What you have to do
Where a line below holds the string "Aksesoris", count it; then give the total without any other words.

Dataset extract
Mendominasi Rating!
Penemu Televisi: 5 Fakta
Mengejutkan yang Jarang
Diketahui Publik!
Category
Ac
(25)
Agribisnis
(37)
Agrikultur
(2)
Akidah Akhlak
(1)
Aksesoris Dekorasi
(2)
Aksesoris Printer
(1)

Solved exercise
2